_Data for this task_:
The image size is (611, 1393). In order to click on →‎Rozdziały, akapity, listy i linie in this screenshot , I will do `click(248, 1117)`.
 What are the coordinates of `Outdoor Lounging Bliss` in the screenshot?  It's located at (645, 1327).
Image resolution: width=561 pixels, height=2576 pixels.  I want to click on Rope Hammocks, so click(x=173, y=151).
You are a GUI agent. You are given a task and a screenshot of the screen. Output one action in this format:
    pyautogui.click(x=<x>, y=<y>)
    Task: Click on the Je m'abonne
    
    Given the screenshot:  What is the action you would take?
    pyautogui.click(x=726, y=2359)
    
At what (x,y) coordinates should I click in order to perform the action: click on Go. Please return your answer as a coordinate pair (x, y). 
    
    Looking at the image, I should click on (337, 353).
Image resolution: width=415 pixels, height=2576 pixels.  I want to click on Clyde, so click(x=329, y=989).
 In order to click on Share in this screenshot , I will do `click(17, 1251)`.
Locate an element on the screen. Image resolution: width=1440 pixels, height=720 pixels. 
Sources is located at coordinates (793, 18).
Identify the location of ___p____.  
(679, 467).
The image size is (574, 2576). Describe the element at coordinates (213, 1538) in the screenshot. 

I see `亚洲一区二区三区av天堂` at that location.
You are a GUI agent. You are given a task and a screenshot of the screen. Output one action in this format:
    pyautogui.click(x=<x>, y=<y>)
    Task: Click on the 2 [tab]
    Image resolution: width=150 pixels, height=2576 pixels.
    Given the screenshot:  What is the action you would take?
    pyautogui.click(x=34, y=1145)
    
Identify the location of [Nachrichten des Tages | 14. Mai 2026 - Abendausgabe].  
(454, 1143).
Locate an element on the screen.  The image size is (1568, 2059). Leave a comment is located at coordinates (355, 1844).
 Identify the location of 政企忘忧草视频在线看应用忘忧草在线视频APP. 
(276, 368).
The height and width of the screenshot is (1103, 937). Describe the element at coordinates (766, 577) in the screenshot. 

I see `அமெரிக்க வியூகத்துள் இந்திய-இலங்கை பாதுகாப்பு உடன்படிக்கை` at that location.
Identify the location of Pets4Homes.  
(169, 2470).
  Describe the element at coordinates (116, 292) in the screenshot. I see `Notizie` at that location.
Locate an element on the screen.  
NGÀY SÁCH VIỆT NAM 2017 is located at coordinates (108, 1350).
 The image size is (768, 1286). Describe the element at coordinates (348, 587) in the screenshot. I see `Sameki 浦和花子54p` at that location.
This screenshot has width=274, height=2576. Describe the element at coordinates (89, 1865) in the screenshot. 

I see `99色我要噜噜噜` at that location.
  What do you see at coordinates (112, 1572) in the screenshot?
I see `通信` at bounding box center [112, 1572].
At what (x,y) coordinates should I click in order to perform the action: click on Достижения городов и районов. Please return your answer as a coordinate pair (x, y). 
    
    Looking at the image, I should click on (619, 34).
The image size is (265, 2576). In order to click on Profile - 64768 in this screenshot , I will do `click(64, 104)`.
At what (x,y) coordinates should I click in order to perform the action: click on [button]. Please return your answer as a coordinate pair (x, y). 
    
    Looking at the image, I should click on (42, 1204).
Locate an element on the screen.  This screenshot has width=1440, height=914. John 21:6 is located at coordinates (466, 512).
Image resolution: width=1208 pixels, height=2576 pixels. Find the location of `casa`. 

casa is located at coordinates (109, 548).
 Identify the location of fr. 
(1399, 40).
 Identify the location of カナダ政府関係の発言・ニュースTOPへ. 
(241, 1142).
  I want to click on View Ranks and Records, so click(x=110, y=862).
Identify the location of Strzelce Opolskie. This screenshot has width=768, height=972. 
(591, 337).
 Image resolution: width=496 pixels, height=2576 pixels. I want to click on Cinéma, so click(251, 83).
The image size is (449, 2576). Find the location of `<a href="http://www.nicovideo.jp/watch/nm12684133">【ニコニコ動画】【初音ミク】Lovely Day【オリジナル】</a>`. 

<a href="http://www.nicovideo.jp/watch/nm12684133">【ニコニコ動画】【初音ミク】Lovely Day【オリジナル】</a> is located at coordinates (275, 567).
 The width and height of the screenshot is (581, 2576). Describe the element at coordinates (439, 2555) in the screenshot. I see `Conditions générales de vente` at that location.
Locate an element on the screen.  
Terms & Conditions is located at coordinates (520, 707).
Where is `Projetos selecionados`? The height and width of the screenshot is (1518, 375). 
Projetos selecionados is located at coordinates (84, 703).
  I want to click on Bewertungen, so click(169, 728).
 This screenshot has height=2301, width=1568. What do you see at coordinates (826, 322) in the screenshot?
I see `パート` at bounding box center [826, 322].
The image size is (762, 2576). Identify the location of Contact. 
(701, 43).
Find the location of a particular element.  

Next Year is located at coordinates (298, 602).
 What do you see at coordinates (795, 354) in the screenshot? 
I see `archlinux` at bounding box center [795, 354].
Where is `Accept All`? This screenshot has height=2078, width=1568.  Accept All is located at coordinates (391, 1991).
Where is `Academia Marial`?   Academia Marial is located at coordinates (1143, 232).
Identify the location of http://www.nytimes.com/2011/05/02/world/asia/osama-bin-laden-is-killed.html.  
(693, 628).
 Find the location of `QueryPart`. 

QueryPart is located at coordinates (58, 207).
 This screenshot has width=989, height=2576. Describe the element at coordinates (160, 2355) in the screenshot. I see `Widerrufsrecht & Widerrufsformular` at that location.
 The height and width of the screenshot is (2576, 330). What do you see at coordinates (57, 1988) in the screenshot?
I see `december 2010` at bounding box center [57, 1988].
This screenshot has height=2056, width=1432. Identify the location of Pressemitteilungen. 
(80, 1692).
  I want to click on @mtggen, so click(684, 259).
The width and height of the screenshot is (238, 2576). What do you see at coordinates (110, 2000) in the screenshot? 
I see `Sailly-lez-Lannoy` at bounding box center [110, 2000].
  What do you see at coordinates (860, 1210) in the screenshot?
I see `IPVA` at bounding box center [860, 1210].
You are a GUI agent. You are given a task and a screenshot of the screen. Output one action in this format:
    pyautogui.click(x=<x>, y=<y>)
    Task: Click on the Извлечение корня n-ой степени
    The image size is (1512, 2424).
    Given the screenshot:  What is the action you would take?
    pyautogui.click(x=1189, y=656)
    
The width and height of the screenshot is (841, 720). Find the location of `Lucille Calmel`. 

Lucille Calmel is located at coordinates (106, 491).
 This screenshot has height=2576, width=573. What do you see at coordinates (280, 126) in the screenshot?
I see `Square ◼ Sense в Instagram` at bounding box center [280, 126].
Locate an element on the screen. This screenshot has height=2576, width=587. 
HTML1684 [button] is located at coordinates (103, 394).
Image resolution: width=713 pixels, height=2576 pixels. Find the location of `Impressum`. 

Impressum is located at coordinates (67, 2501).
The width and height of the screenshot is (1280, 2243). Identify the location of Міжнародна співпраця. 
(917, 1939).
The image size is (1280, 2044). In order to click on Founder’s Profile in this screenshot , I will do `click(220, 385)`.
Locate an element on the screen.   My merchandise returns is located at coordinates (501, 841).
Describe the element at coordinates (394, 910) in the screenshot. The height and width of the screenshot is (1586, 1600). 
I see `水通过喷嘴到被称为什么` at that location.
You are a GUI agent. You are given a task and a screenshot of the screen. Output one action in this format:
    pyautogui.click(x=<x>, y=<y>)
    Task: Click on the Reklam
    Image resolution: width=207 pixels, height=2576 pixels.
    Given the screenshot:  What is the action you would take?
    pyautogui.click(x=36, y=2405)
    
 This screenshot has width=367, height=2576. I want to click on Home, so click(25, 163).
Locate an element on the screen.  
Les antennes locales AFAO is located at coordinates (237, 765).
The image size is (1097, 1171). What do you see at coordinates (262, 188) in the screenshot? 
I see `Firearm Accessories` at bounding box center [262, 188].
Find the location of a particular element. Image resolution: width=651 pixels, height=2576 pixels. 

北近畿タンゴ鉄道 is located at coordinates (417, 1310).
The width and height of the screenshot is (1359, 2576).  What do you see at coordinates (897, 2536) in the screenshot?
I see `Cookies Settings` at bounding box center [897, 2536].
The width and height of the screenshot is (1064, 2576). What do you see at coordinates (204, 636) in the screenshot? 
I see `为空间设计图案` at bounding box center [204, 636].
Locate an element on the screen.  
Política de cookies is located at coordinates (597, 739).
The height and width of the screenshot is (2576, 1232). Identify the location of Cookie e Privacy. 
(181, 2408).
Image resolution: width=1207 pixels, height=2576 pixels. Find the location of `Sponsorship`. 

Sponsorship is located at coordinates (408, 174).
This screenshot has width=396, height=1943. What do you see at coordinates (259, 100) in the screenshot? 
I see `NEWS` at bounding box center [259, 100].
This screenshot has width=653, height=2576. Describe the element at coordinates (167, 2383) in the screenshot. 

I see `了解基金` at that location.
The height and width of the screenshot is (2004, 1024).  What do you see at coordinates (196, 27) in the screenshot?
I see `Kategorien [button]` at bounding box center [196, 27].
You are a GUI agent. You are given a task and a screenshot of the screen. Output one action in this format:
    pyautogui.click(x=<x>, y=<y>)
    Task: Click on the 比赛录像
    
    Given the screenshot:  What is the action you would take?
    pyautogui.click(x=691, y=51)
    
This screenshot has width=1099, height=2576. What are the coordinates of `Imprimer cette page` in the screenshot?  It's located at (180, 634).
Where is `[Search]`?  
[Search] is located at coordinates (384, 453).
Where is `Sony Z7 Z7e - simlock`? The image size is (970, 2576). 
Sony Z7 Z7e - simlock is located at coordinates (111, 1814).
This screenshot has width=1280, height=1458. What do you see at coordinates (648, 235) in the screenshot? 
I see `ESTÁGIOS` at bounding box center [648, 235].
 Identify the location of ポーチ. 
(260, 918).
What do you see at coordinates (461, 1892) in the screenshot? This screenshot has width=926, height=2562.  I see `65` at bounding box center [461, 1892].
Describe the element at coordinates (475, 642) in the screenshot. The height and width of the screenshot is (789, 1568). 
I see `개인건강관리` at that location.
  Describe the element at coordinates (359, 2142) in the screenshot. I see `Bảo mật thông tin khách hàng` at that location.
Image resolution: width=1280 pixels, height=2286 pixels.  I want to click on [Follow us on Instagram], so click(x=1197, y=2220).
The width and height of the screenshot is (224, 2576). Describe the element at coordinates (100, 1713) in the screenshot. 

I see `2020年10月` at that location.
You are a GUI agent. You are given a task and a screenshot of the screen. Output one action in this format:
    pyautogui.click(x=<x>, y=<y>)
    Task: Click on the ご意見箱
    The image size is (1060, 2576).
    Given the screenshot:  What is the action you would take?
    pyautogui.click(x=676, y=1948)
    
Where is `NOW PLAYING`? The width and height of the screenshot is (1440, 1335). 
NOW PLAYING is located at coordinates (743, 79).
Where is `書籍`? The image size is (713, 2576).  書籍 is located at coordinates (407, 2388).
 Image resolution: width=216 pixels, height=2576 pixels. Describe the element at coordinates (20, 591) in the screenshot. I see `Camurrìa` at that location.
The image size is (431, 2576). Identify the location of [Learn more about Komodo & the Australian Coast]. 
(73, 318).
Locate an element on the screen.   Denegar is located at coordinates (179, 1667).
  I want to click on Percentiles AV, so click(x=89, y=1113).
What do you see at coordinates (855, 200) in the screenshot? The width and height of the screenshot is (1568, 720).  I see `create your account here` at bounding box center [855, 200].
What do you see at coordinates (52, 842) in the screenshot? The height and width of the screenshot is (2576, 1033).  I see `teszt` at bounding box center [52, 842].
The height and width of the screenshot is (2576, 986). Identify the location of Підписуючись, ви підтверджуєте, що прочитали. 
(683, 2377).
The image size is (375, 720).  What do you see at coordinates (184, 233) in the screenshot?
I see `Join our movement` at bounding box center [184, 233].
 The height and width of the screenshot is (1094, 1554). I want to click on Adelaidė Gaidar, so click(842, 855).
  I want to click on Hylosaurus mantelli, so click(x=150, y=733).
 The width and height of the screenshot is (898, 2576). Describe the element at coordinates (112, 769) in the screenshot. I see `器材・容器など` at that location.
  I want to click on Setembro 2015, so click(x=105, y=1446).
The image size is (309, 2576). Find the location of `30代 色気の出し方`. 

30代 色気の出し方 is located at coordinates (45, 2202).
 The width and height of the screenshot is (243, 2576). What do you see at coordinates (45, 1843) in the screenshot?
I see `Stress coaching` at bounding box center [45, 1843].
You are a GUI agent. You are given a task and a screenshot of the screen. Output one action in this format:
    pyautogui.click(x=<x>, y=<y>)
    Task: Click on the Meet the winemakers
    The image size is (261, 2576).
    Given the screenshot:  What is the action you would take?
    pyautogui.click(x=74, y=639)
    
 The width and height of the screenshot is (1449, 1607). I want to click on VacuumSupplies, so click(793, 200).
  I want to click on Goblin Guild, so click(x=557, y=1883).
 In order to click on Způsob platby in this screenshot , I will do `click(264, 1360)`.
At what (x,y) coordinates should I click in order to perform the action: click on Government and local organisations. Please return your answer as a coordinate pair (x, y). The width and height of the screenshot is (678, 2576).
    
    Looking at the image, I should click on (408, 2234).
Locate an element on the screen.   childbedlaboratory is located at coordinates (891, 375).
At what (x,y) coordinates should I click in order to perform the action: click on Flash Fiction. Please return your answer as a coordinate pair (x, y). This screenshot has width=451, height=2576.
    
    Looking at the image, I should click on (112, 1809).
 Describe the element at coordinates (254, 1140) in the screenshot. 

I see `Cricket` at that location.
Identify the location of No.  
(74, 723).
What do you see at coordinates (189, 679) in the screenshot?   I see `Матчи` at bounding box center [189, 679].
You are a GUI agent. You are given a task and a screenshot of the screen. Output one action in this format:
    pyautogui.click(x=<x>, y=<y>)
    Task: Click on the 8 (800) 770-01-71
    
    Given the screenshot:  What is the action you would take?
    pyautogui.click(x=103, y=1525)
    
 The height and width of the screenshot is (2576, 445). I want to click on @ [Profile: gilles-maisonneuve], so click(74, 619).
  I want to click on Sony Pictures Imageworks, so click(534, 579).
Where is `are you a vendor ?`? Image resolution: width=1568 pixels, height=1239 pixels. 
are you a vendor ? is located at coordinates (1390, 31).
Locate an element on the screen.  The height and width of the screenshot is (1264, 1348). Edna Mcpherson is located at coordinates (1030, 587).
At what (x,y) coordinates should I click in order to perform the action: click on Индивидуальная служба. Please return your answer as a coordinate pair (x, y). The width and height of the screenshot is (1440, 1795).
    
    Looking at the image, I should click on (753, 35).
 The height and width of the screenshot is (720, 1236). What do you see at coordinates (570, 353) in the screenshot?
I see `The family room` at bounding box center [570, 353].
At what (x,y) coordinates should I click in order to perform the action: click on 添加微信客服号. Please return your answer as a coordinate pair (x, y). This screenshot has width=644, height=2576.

_What you need to do_: Please reproduce the lines from the line with "The width and height of the screenshot is (841, 720)." to the line with "The image size is (1280, 2044).", both ends included, exactly as they appear above.

_Reply_:
The width and height of the screenshot is (841, 720). Find the location of `Lucille Calmel`. 

Lucille Calmel is located at coordinates (106, 491).
 This screenshot has height=2576, width=573. What do you see at coordinates (280, 126) in the screenshot?
I see `Square ◼ Sense в Instagram` at bounding box center [280, 126].
Locate an element on the screen. This screenshot has height=2576, width=587. 
HTML1684 [button] is located at coordinates (103, 394).
Image resolution: width=713 pixels, height=2576 pixels. Find the location of `Impressum`. 

Impressum is located at coordinates (67, 2501).
The width and height of the screenshot is (1280, 2243). Identify the location of Міжнародна співпраця. 
(917, 1939).
The image size is (1280, 2044). In order to click on Founder’s Profile in this screenshot , I will do `click(220, 385)`.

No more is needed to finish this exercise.